Esta visión disteleológica, es decir, de los hechos biológicos, psicológicos y sociales que no están de acuerdo con una finalidad, que se separan de la supuesta adaptación de un ser a su fin, contrariamente a lo afirmado por Ferrater en su diccionario, al menos sí parece contar con una meta. Además, tal y como se explicita en el mismo, Haeckel utilizó tal concepto para la demostración de la existencia real del mal. Y particularmente, entiendo, que como todo determinismo, unívoca forma de función y explicación, obra dejando de lado definitivamente la concepción del libre albedrío, y por tanto la posibilidad de un ejercicio efectivo de la democracia y de la libertad. Para el zoólogo alemán la naturaleza es Dios y el hombre debe aceptar como propias las leyes que la rigen y gobierna justificando de este modo toda práctica eugenésica. La finalidad del humano habrá de consistir en la mejora de sus condiciones naturales orientada hacia la creación de una especie de superraza, es decir, una interpretación teleológica desde el biologicismo de la especie. De sus excesos tenemos noticias a través de la historia, recordándonos Yvonne Sherrat cómo sus ideas influyeran en el nazismo a través de la propuesta de constitución de un estado político basado no tanto en la ley como en los lazos de la sangre. Y por paradójico que pueda resultar consiguiendo hacer del dogma científico una religión cuando científicos de inspiración teleológica mantenían al menos la fe en un progreso de naturaleza cósmica inspirados por la visión que del mismo tenían filosofías como las de Leibniz, Herder y de la ilustración francesa, tal y como vino a constatar Ernst Mayr. Por lo que este último biólogo se ve en la obligación de especificar lo necesario de la distinción entre los postulados de la teleología cósmica, la adaptación, la dirección programada a un objetivo y las leyes naturales deterministas. Y asimismo apuntando el que todo pensamiento orientado hacia una finalidad tiene dos maneras de ser apreciado a partir del significado mismo de la palabra griega telos: una como objetivo a conseguir, y la otra como final del proceso iniciado.

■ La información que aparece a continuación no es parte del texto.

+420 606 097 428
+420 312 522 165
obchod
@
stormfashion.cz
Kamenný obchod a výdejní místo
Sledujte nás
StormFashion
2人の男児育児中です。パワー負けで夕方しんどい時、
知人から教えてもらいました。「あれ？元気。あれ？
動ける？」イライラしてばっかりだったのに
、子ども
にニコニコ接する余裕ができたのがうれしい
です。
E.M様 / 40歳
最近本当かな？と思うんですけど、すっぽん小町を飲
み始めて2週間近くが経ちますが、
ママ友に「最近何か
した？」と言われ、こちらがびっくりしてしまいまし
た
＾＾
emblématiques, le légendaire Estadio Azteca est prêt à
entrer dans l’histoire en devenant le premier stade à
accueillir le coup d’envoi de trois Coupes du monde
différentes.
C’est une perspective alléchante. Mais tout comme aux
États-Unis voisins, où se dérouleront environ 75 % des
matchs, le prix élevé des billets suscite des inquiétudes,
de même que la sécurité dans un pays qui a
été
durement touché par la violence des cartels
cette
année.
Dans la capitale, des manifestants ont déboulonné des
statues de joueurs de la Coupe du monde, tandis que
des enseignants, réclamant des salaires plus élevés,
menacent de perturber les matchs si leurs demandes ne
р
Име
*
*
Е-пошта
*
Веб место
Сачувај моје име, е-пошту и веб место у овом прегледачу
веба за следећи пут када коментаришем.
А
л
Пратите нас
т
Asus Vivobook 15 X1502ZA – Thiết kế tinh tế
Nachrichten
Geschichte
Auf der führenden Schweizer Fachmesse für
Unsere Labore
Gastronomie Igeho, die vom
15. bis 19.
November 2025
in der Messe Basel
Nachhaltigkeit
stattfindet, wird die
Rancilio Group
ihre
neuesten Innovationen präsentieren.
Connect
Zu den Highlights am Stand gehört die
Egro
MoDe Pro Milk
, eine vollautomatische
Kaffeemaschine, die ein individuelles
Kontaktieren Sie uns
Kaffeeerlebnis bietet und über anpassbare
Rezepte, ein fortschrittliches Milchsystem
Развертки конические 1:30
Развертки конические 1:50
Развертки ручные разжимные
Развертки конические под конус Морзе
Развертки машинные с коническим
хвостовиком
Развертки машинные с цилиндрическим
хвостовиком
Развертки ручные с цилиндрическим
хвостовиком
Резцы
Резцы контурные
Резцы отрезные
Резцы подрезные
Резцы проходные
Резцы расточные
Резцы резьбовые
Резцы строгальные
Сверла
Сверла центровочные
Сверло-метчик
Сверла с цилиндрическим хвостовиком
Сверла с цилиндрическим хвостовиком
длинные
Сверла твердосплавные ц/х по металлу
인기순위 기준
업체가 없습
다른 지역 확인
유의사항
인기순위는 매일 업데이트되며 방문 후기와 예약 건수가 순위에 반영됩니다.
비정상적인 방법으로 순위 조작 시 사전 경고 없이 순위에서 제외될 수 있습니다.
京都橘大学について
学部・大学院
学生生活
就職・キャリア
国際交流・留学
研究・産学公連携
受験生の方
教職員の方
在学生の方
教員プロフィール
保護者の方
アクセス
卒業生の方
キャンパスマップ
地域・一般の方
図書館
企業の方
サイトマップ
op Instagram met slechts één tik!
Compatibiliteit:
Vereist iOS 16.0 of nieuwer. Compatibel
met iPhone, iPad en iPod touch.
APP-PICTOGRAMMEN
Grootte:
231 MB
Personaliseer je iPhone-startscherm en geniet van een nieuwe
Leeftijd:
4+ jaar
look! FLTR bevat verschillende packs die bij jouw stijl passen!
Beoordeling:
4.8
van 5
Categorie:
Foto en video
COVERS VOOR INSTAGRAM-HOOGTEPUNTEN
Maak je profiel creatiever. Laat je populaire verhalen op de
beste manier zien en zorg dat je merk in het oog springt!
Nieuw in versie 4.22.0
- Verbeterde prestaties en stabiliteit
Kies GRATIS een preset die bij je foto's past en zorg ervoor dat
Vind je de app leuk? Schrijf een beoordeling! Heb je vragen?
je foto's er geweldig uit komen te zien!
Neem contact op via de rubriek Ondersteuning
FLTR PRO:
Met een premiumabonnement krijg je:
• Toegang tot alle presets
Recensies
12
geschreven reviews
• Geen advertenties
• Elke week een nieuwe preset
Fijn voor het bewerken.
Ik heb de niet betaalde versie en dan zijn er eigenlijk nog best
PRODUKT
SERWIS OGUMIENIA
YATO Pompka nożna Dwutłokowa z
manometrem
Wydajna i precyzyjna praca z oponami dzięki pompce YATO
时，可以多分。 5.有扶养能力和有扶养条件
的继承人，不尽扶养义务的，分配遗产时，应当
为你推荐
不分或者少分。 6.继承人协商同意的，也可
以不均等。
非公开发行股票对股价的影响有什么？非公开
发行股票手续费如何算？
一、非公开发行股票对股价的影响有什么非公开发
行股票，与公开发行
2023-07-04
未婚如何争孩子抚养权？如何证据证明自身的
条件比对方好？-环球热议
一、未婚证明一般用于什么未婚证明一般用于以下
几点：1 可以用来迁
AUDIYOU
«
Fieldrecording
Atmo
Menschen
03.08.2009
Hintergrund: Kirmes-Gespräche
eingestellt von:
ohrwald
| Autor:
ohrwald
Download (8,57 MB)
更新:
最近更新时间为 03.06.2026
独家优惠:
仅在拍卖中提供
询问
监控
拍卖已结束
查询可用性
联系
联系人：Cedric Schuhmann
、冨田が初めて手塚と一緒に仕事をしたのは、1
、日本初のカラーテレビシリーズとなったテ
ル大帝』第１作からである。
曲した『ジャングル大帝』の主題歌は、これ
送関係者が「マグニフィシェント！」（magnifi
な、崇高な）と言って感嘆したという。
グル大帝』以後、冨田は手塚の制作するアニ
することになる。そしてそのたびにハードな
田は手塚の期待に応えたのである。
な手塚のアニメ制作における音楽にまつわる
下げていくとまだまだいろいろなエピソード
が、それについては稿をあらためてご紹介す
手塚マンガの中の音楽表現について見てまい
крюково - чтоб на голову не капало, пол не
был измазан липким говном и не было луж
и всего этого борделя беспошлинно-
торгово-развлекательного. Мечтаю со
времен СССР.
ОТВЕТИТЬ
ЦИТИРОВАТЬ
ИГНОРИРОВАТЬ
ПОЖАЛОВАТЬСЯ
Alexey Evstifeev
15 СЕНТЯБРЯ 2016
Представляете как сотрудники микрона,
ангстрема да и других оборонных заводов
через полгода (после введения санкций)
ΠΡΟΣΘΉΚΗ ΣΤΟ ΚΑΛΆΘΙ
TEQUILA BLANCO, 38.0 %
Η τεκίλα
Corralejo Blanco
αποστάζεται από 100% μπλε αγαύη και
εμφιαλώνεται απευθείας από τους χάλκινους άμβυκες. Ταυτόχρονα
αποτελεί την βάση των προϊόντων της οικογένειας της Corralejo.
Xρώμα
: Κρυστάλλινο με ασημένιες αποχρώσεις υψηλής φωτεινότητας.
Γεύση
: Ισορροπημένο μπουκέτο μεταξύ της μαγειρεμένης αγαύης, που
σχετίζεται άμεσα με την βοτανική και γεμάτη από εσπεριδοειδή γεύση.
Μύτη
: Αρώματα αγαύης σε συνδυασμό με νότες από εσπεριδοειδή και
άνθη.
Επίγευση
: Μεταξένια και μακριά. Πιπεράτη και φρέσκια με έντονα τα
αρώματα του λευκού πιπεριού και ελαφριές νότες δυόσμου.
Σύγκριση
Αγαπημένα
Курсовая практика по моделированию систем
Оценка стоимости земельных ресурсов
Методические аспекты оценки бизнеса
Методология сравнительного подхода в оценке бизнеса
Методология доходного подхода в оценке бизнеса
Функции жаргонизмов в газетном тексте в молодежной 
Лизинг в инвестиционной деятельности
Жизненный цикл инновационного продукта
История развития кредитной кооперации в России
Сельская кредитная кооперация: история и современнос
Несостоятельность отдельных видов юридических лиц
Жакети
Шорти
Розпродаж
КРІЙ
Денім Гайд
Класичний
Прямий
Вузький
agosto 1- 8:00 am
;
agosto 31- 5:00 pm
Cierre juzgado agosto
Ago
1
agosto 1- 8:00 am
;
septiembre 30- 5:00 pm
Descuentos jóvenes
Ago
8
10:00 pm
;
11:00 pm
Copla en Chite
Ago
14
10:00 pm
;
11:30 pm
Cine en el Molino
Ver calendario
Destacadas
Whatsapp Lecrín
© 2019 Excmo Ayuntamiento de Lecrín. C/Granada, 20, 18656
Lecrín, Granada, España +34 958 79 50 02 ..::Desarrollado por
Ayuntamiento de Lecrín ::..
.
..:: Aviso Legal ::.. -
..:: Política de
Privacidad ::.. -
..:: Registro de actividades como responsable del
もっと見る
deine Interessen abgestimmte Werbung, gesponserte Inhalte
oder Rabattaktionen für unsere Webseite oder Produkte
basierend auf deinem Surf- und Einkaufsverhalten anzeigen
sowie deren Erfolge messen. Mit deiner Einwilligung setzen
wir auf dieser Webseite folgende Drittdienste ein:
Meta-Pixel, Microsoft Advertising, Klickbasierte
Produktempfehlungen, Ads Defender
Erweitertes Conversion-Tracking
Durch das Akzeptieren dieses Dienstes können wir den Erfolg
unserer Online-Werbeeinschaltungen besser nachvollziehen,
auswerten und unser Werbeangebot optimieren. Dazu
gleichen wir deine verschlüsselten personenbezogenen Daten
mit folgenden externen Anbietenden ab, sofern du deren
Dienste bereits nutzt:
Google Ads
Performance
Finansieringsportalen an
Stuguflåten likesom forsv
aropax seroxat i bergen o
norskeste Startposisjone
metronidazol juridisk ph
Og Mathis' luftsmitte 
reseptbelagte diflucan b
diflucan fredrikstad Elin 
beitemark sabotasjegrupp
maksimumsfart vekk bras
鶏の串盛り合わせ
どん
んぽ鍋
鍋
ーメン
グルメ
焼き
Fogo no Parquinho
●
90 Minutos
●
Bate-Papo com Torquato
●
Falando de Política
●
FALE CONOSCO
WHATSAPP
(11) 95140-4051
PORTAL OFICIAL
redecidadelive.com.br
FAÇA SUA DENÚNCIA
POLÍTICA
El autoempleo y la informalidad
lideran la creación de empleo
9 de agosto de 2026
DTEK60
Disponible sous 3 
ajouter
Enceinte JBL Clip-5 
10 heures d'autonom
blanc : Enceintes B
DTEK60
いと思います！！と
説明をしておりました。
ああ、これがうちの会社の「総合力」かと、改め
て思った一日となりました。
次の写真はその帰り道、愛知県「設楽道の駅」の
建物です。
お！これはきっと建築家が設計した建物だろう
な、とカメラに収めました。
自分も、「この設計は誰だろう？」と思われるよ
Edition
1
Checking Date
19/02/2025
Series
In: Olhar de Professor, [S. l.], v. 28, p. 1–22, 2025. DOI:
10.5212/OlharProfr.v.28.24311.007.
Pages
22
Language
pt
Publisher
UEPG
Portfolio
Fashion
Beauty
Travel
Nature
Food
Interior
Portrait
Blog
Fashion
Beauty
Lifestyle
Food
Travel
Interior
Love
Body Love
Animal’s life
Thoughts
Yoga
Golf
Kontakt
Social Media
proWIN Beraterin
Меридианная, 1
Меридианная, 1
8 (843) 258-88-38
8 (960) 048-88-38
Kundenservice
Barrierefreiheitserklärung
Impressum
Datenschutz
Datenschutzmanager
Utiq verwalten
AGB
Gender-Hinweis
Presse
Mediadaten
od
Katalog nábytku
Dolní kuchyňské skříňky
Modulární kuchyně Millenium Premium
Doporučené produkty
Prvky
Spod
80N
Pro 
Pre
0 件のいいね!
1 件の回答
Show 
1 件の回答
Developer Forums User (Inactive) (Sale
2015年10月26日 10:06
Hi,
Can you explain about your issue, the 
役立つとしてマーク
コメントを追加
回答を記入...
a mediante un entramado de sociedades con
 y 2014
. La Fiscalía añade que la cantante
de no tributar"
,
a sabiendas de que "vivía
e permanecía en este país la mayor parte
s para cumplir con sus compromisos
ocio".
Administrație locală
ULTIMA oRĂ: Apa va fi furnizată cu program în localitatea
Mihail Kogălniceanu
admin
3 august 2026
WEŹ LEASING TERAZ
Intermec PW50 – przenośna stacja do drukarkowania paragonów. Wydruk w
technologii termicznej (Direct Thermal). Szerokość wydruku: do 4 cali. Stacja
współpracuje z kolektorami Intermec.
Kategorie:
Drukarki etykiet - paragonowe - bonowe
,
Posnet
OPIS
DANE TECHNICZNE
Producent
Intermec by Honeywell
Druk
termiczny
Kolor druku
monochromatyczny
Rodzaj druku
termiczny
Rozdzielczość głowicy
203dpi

Determinar ambos no sólo es cuestión de la ciencia, sino de su necesaria interrelación con la creencia y con la política. El telos, en este caso, por ejemplo, de una nación consistiría en que todo nacionalismo tiene la finalidad de su consecución, y que una vez se consiguiera tal entidad transmutaría en el proceder de su propio mantenimiento, y no como a veces ingenuamente se propone, en su disolución. Lo que alguien denominara bajo el acertado título de bucle, melancólico o no. Lo contrario, no obstante, como meta perseguida por el capitalismo eusocial, consistiría en poner el organismo comunitario al servicio de un interés de organización corporativa. Siendo este último el trasfondo del debate al que hemos asistido en las elecciones presidenciales en Norteamérica.